Other risk factors like climate change aren’t expected to have catastrophic consequences in 2014, even though the long term consequences are dire. Instead, factors like water shortage, already being felt in overpopulated countries like India, are likely to cause instability in the near future. Already firms are reluctant to invest in certain parts of South Asia where the water shortage problem is acute. Those regions are seeing unrest resulting from income and social inequality. Same holds true for the factor of financial instability rising out of runaway inflation. While Zimbabwe is an extreme case, most developing nations are facing high inflation. Central banks have hiked interest rates to combat the problem, but that has hit growth.

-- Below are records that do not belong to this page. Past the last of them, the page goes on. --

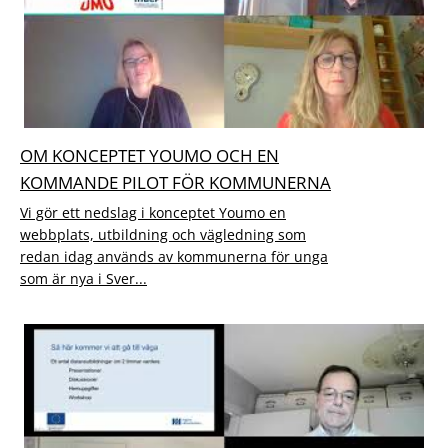
OM KONCEPTET YOUMO OCH EN
KOMMANDE PILOT FÖR KOMMUNERNA
Vi gör ett nedslag i konceptet Youmo en
webbplats, utbildning och vägledning som
redan idag används av kommunerna för unga
som är nya i Sver...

The good news is the United States economy is growing. The New York Stock Exchange has seen impressive gains in the last six months, and so has corporate America. For most developing countries, the US is the biggest export market so this is good news for them. Amidst a general feeling of gloom,some European firms have also delivered. Not surprisingly many of them are based in Germany, Europe’s economic powerhouse. SAP AG’s revenue from software and software-related services grew in double digits over the last four years, and is set to grow over 6% in 2014. Its HANA suite gained over 800 clients, twice as much as initially predicted. Daimler AG, the maker of Mercedes-Benz cars, and Audi also grew their sales in an otherwise fragile euro-economy.

Over the long run, mitigating global risks will require governments to create an environment conducive for entrepreneurs and businesses to grow. Germany is an example of that. For developing countries, maintaining a fine balance between inflation and growth will remain a challenge this year. One way to manage it is to cut red tape and make it easier for local businesses to grow and compete with multinational counterparts.India is trying to attract more foreign investment to tackle its infrastructure issues and has relaxed its investment rules. Korea is pushing towards a innovation society with its ‘creative economy’ approach and policy of supporting start-ups. On the corporate side, SAP is partnering with over 1,000 start-ups to help them analyze customer trends and make the right decisions for their business. Countries and companies that support entrepreneurship and generate a friendly eco-system have much to gain in 2014 and will be prepared to better deal with global risks.